Литмир - Электронная Библиотека
A
A

Молодые супруги были воспитаны при системе промышленного феодализма. Джон и Аннабел сочли бы за оскорбление, если бы кто-нибудь сказал им об этом; но в действительности их ум был отштампован для восприятия нескольких идей с такой же точностью и неумолимостью, как стальные детали, которые миллионами выпускались фордовскими заводами. Существовала особая иерархия, в основу которой был положен доход. Аннабел общалась с женами людей своего ранга, заботливо избегала тех, кто стоял ниже, и открыто и настойчиво искала доступа к тем, кто был рангом выше. Ниже ее были рабы промышленности, полчища наемников; над нею — высокое начальство, а на вершине — хозяева, неисповедимые, богоподобные, о ком постоянно говорили, подбирая крохи сплетен и радуясь им, как сокровищам.

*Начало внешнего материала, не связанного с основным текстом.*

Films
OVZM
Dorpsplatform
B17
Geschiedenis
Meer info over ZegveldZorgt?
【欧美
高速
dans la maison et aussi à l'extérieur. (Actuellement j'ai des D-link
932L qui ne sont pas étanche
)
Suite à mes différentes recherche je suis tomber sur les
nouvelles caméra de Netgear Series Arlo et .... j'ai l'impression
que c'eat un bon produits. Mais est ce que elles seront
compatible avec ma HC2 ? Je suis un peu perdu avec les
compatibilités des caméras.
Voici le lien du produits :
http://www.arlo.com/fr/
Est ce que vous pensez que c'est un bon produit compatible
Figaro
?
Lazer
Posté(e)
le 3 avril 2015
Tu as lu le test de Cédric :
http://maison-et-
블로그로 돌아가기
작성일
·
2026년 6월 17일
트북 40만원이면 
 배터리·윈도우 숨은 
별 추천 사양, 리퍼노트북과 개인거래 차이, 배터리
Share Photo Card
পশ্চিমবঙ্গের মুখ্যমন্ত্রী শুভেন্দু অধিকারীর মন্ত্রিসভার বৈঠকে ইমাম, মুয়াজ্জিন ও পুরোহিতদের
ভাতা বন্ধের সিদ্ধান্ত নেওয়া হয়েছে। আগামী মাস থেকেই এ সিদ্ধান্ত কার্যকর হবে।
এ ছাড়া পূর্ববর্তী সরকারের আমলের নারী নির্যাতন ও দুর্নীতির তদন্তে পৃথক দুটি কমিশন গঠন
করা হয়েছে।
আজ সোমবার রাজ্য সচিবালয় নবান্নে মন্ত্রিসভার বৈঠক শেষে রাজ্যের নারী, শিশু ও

«Фордовская империя» была не метафора, а факт, не издевка, а социологическое определение. Генри значил больше, чем любой феодальный владыка, потому что он обладал не только силой кошелька, но и силой печати и радио; для своих вассалов он был вездесущ, он был владыкой не только их хлеба и масла, но и их мыслей и идеалов. Джона обучили делать сталь для Генри, а также восхищаться им и почитать его. Чем больше Джон это делал, тем больше он преуспевал, а чем больше он преуспевал, тем больше он восхищался своим хозяином и почитал его. С точки зрения Джона и Аннабел, это был высоконравственный круг.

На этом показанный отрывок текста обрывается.